Admissibility Of Evidence Of "Sudden Unexplained Wealth"

In drug conspiracy trial, admitting records of the defendant's wife's bank accounts under FRE 401 as the sudden accretion of wealth in the account which suggested it could be linked to the charged offense after a cooperating co-conspirator testified that he provided $10,000 to the defendant as his share of a robbery of the co-conspirator's cocaine supplier and a like amount was deposited in the bank account around the time of the offense, in United States v. Cecil, __ F.3d __ (6th Cir. August 10, 2010) (No. 08-5080)

It would seem that a record of sudden unexplained wealth gained by a defendant after he or she has committed an offense would not raise questions about its admission. In a recent case, the Eighth Circuit took the opportunity to examine when evidence of sudden wealth would be admissible and when it might be excluded.

In the case, defendant Cecil - a police officer - was charged with conspiracy to distribute and to possess cocaine, as well as with other crimes related to the conspiratorial scheme. Allegedly the defendant agreed with a relative who was a drug dealer to help him rob the drug dealer's supplier, by setting up a false sting-type of operation. During the trial the cooperating co-defendant testified that after he and the defendant robbed a drug supplier, he gave $10,000 to the defendant as his share. The prosecution offered the records to corroborate the co-conspirator's testimony. The defendant was convicted and he appealed contending that the trial court erred by admitting the bank account records of defendant's wife's. The defendant contended that the account record was not relevant and should have been excluded.
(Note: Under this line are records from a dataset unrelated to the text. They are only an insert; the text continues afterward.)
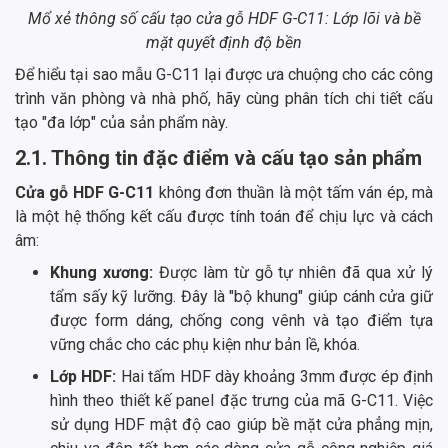
Mổ xẻ thông số cấu tạo cửa gỗ HDF G-C11: Lớp lõi và bề
mặt quyết định độ bền
Để hiểu tại sao mẫu G-C11 lại được ưa chuộng cho các công
trình văn phòng và nhà phố, hãy cùng phân tích chi tiết cấu
tạo "đa lớp" của sản phẩm này.
2.1. Thông tin đặc điểm và cấu tạo sản phẩm
Cửa gỗ HDF G-C11
không đơn thuần là một tấm ván ép, mà
là một hệ thống kết cấu được tính toán để chịu lực và cách
âm:
Khung xương:
Được làm từ gỗ tự nhiên đã qua xử lý
tẩm sấy kỹ lưỡng. Đây là "bộ khung" giúp cánh cửa giữ
được form dáng, chống cong vênh và tạo điểm tựa
vững chắc cho các phụ kiện như bản lề, khóa.
Lớp HDF:
Hai tấm HDF dày khoảng 3mm được ép định
hình theo thiết kế panel đặc trưng của mã G-C11. Việc
sử dụng HDF mật độ cao giúp bề mặt cửa phẳng mịn,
As explained by the circuit, the defendant's theory reached back almost a hundred years but missed the point none the less. The defendant contended authority from no less than the U.S. Supreme Court's decision in Williams v. United States, 168 U.S. 382, 396 (1897) would exclude the evidence of sudden unexplained wealth. According to the defendant the Supreme Court held that "deposits in the bank accounts of a defendant and his wife were irrelevant because 'there was no necessary connection between the deposits and the specific charges against the defendant.'” Cecil, _ F.3d at _. The circuit rejected this contention and readily distinguished the 1897 Supreme Court case:

"[T]he facts of Williams are clearly distinguishable from the facts of the present case. In Williams, the defendant was charged with extorting $185. As proof, the government introduced evidence that, for several months, he had been depositing hundreds of dollars in both his and his wife's bank accounts. In addition to information about the defendant's relatively modest salary, the deposit history was the only evidence offered, and the government made no attempt to link the deposits to the allegedly extorted sum. By contrast, the evidence adduced in the present case does not require so vast an inferential leap; here, the sums deposited in Cecil and his wife's bank accounts were linked to the particular offense through (a) [cooperating co-conspirator] Corey's testimony that he gave Cecil $10,000 and (b) the chronological proximity of the deposits to the alleged robbery. Given these factual disparities, Williams is inapposite."
Cecil, __ F.3d at __ .


Properly understood, the circuit explained a rather different rule would applied in the Sixth Circuit:

"[F]ollowing Williams, '[w]e have consistently held that sudden unexplained wealth occurring after the commission of an offense is admissible evidence.' Consequently, we reject Cecil's argument that the bank records were irrelevant and therefore inadmissible."
Cecil, __ F.3d at __ (citing United States v. Ingrao, 844 F.2d 314, 316 (6th Cir. 1988); United States v. O'Neal, 496 F.2d 368, 370-71 (6th Cir. 1974) (“This court has repeatedly held that it is permissible for the prosecution to show unusual wealth in the hands of a previously impecunious defendant immediately subsequent to the happening of a theft of money.”); see also United States v. Amerine, 411 F.2d 1130, 1132 (6th Cir. 1969) (“There was, in our opinion, evidence in this case from which the jury could have inferred a ‘natural connection’ between the missing $36,000 and the funds appellant spent immediately after December 14, 1965.”))


Adopting a general rule that unexplained wealth occurring after a crime is relevant was a matter in which the Eighth Circuit had considered and resolved only three years before. See, e.g., United States v. Rodriguez, 484 F.3d 1006, 1012-13 (7th Cir. 2007) ("Unexplained evidence of wealth subsequent to the commission of a crime is relevant and generally admissible in the district court's discretion, even in the absence of direct proof of a defendant's prior impecuniousness. Furthermore, even assuming for the sake of argument evidence of impecuniousness or poverty is a foundational prerequisite to admitting evidence of unexplained wealth, the government satisfied this requirement by presenting testimony from one of its witnesses that it was a 'hassle' for Rodriguez to distribute drugs while at work, thus Rodriguez quit his job in order to distribute drugs from his house or other locations.").